Gaines lives and works in Los Angeles, and has been a member of the CalArts School of Art faculty since 1990. He has been the subject of numerous exhibitions in the United States and internationally, and his work is in prominent public collections including the Museum of Modern Art, New York NY, the Whitney Museum of American Art, New York NY, the Studio Museum in Harlem, New York NY and the Los Angeles County Museum of Art, Los Angeles CA. Gaines’ work was presented at the Venice Biennale in 2007 and 2015.
About Thelma Golden
Thelma Golden is Director and Chief Curator of The Studio Museum in Harlem, where she began her career in 1987 before joining the Whitney Museum of American Art in 1988. After a decade at the Whitney, she returned to the Studio Museum in 2000 as Deputy Director for Exhibitions and Programs, and was named Director and Chief Curator in 2005. Golden was appointed to the Committee for the Preservation of the White House by President Obama in 2010, and in 2015 joined the Barack Obama Foundation’s Board of Directors. She also sits on the Board of the Los Angeles County Museum of Art, the Andrew W. Mellon Foundation, and the Crystal Bridges Museum.

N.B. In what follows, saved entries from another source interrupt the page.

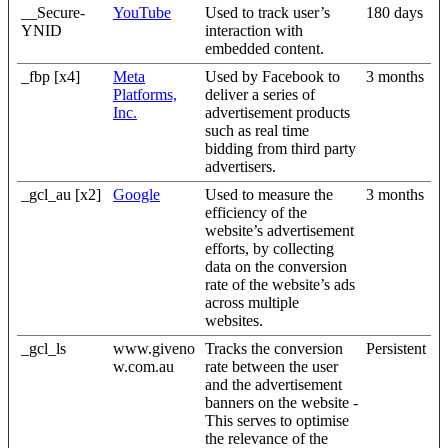
__Secure-
YouTube
Used to track user’s
180 days
YNID
interaction with
embedded content.
_fbp [x4]
Meta
Used by Facebook to
3 months
Platforms,
deliver a series of
Inc.
advertisement products
such as real time
bidding from third party
advertisers.
_gcl_au [x2]
Google
Used to measure the
3 months
efficiency of the
website’s advertisement
efforts, by collecting
data on the conversion
rate of the website’s ads
across multiple
websites.
_gcl_ls
www.giveno
Tracks the conversion
Persistent
w.com.au
rate between the user
and the advertisement
banners on the website -
This serves to optimise
the relevance of the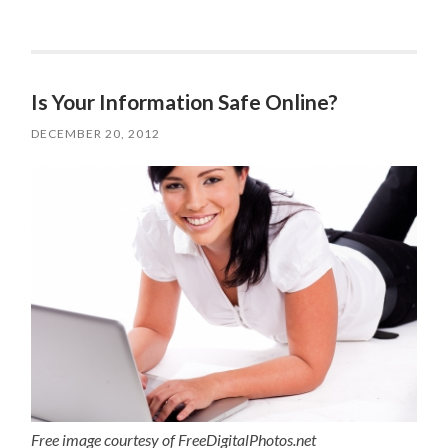
Is Your Information Safe Online?
DECEMBER 20, 2012
Free image courtesy of FreeDigitalPhotos.net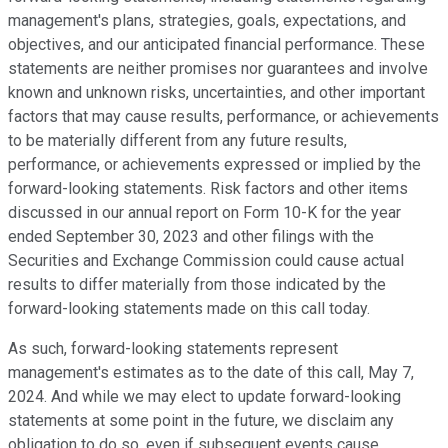
management's plans, strategies, goals, expectations, and
objectives, and our anticipated financial performance. These
statements are neither promises nor guarantees and involve
known and unknown risks, uncertainties, and other important
factors that may cause results, performance, or achievements
to be materially different from any future results,
performance, or achievements expressed or implied by the
forward-looking statements. Risk factors and other items
discussed in our annual report on Form 10-K for the year
ended September 30, 2023 and other filings with the
Securities and Exchange Commission could cause actual
results to differ materially from those indicated by the
forward-looking statements made on this call today.
As such, forward-looking statements represent
management's estimates as to the date of this call, May 7,
2024. And while we may elect to update forward-looking
statements at some point in the future, we disclaim any
obligation to do so, even if subsequent events cause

Golden is a 2008 Henry Crown Fellow at the Aspen Institute and is the recipient of the 2016 Audrey Irmas Award for Curatorial Excellence. In 2015, she was appointed as a Ford Foundation Art of Change Visiting Fellow and in 2017, Golden was honored with both the Outstanding Contributions to the Arts Award from the Americans for the Arts and the Groundbreaker Award from Prospect.4 New Orleans. In 2018, Golden was awarded a J. Paul Getty Medal. She has received honorary degrees from Columbia University, the City College of New York, Smith College, and a Barnard Medal of Distinction from Barnard College.
About Laura Owens
Laura Owens lives and works in Los Angeles. She studied at the Rhode Island School of Design, the Skowhegan School of Painting and Sculpture, and the California Institute of Arts. For more than twenty years, Owens has pioneered an innovative approach to painting that challenges traditional assumptions about the nature of figuration and abstraction, the relationships among avant-garde art, craft, and pop culture, and the interplay between painting and contemporary technologies. Her work is characterized by a ranging, nuanced and often humorous approach to her medium, one that has seen her embrace and reinvent sources from inside and outside the canon – whether avant-garde, decorative, high-brow, popular or personal. Owens was recently the subject of a retrospective at the Whitney Museum of American Art, New York (2017-19), Dallas Museum of Art and MOCA Los Angeles. Other recent solo exhibitions include those at CCA Wattis Institute, San Francisco (2016) and Secession, Vienna (2015). In summer 2020, the artist will present an exhibition at Cleveland Museum of Art in collaboration with high school students participating in the CMA’s Arts Mastery program. Owens is represented by Gavin Brown’s enterprise, New York / Rome; Sadie Coles HQ, London; and Galerie Gisela Capitain, Cologne.
About Gary Simmons
Gary Simmons, a LA based artist, utilizes icons of US pop culture, architecture, and film in his drawings and paintings, which address personal and societal issues of class and race. Racial identity and politics are essential to his work, ruminating on how perception of the past creates uncertainties in the formation of present and future American society. Simmons received his BFA from the School of Visual Arts in 1988, and his MFA from CalArts in 1990. Shortly thereafter he was awarded both the National Endowment for the Arts Interarts Grant and the Penny McCall Foundation Grant.